The object returned by **runGroupsBoot** is virtually the same as the **eBoot** object returned by **wBT**. The object returned, called **bootGroupsOut** contains all the results of the test that are shown in the console.
We cam visualize the results of the test as a the histogram of percentage changes. These can be done with the **plotHistogramTrend** function.
To call this function for a **runGroupsBoot** result would look like this:
```{r eval = FALSE}
plotHistogramTrend(eList, eBoot, flux = TRUE,
xMin = NA, xMax = NA, xStep = NA,
printTitle = TRUE, cex.main = 1.1,
cex.axis = 1.1, cex.lab = 1.1,
col.fill = "grey")
```
The only two arguments required are **eList**, and **eBoot** which represents the output from **runGroupsBoot**.
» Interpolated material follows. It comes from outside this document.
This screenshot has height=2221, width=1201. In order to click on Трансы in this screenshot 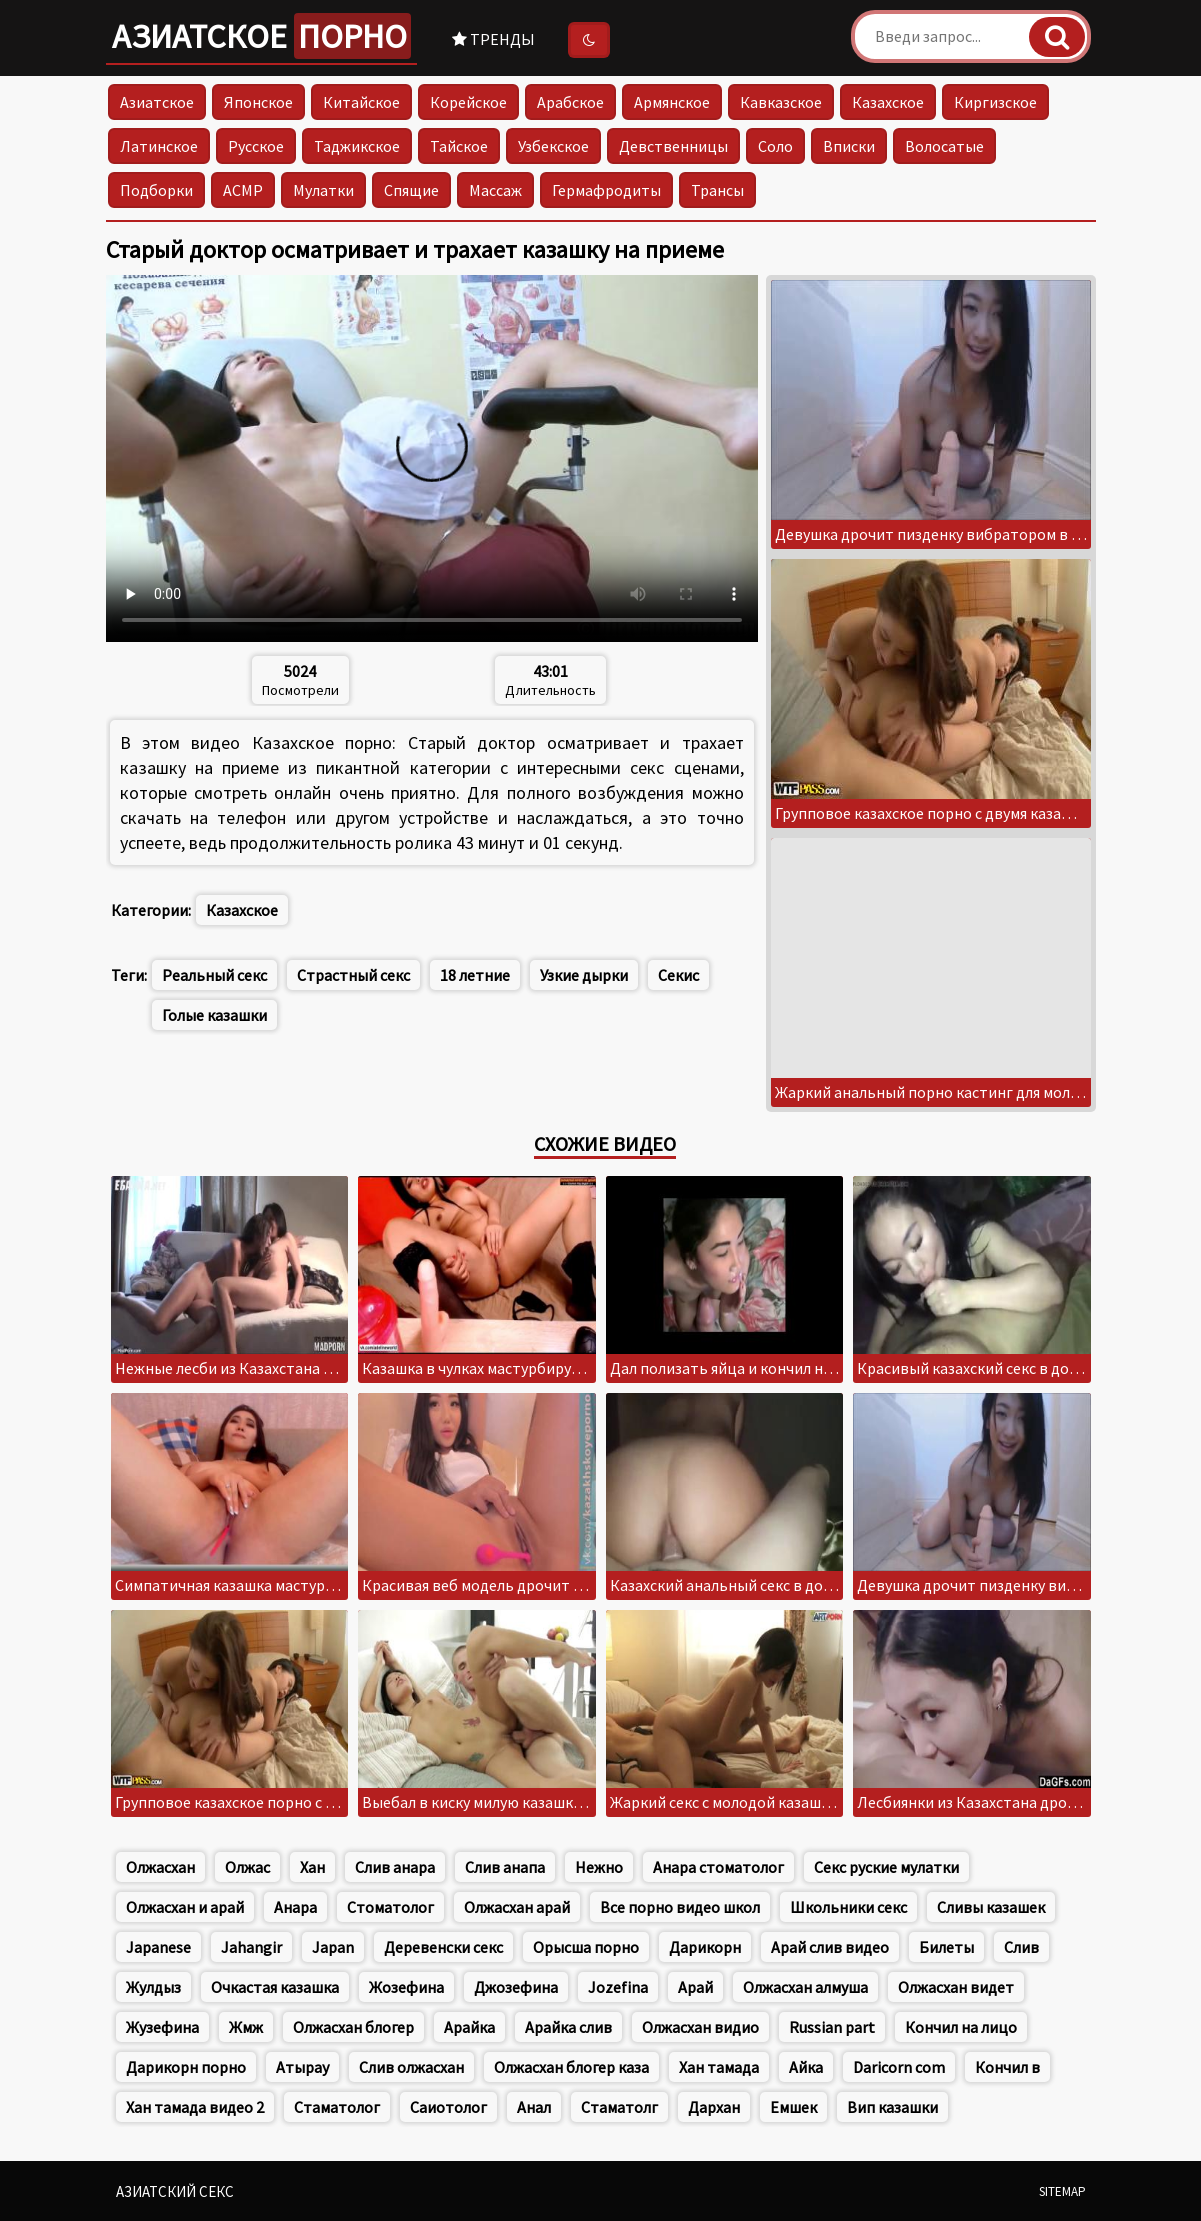, I will do `click(717, 190)`.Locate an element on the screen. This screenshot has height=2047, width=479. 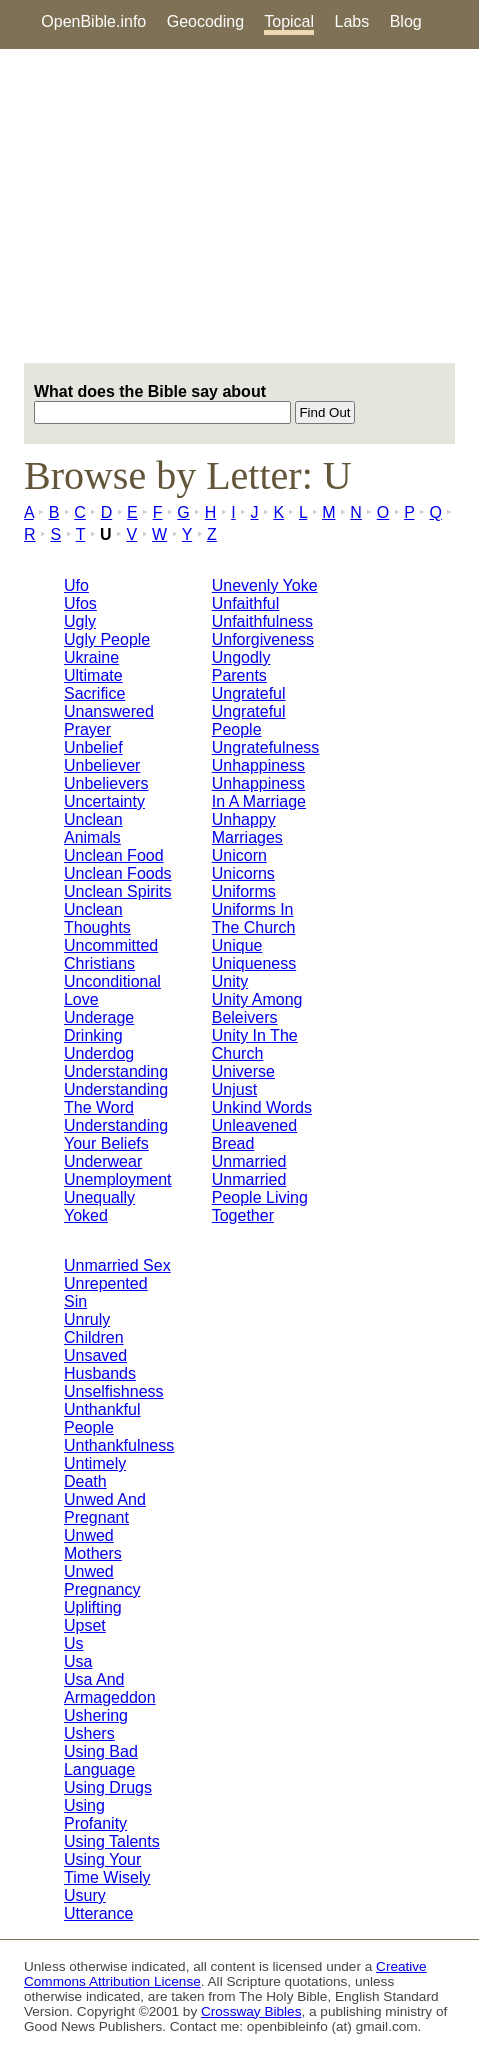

Here are the calls to **plotHistogramTrend** first for flux, and then for concentration. The **xMin, xMax, and xStep** arguments shown below were selected based on first viewing the results using the default values and then searching for a set of values for the three arguments that provided a good representation of the distribution.
```{r eval = TRUE}
plotHistogramTrend(eList, bootGroupsOut,
xMin = -30, xMax = 40, xStep = 10)
plotHistogramTrend(eList, bootGroupsOut,
flux=FALSE, xMin = -10,
xMax = 50, xStep = 5)
```
What the results clearly show us is that both flux and concentration indicate that it is somewhat more likely to have been an increase rather than a decrease between the two groups of years. Our best estimate is an increase is a little less than about + 10%. For both flux and concentration the trend is fairly likely to be in the range from -20% to about +30%.